* THE PROBLEM *
Please find the lines in the following records that hold "仅显示标题", and copy them.
START DATA UNDER STUDY
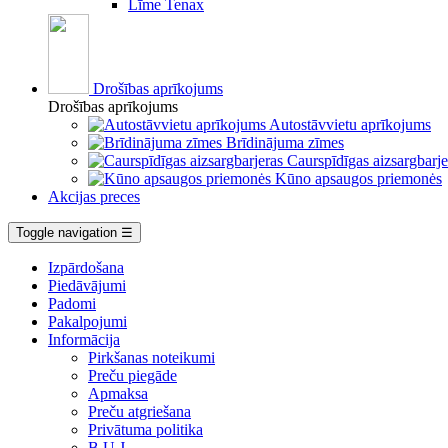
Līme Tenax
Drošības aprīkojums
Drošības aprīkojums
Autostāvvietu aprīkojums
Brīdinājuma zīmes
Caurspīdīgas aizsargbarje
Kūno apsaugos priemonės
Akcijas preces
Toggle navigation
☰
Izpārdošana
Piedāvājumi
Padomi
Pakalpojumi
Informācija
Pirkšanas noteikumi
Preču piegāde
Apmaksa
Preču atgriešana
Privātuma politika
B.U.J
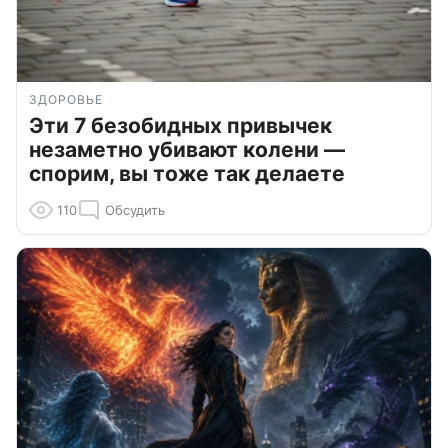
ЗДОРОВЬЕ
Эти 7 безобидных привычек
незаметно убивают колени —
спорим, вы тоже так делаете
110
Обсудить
END DATA UNDER STUDY
START DATA UNDER STUDY
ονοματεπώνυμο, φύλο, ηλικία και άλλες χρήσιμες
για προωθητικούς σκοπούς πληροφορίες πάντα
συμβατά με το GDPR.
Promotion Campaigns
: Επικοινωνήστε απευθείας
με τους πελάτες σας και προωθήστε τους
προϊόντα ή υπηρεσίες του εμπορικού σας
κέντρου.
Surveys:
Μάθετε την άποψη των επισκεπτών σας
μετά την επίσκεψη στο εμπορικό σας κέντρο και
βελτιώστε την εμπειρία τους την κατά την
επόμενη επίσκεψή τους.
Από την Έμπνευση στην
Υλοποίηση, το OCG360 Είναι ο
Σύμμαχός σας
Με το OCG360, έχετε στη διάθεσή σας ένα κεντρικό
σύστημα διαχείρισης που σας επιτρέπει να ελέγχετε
END DATA UNDER STUDY
START DATA UNDER STUDY
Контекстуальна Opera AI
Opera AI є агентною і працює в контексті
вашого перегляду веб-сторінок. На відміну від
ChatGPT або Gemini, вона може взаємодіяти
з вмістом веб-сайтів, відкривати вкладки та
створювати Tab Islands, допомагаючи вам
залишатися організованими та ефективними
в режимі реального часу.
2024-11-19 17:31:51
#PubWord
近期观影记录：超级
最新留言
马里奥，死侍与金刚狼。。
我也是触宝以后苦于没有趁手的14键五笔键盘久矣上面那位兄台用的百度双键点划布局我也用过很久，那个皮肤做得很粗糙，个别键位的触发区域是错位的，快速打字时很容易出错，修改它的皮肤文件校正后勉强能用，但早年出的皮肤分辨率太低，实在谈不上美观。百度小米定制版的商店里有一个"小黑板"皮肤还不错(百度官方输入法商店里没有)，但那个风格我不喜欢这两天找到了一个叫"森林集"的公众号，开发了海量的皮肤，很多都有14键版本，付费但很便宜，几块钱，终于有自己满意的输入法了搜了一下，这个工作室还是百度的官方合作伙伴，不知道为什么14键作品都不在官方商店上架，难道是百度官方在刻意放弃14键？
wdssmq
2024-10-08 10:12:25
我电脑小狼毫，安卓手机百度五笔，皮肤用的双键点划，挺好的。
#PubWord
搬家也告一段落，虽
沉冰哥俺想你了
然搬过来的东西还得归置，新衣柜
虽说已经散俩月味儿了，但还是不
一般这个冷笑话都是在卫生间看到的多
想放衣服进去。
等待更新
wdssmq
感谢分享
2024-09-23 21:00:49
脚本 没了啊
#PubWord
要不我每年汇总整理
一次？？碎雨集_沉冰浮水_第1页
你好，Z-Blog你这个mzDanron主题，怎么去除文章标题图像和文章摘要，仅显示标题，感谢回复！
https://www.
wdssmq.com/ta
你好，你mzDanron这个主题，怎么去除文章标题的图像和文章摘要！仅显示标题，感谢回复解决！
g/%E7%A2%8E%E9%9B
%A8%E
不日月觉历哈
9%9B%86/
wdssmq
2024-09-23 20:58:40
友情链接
END DATA UNDER STUDY
* ANSWER BELOW *
你好，Z-Blog你这个mzDanron主题，怎么去除文章标题图像和文章摘要，仅显示标题，感谢回复！
你好，你mzDanron这个主题，怎么去除文章标题的图像和文章摘要！仅显示标题，感谢回复解决！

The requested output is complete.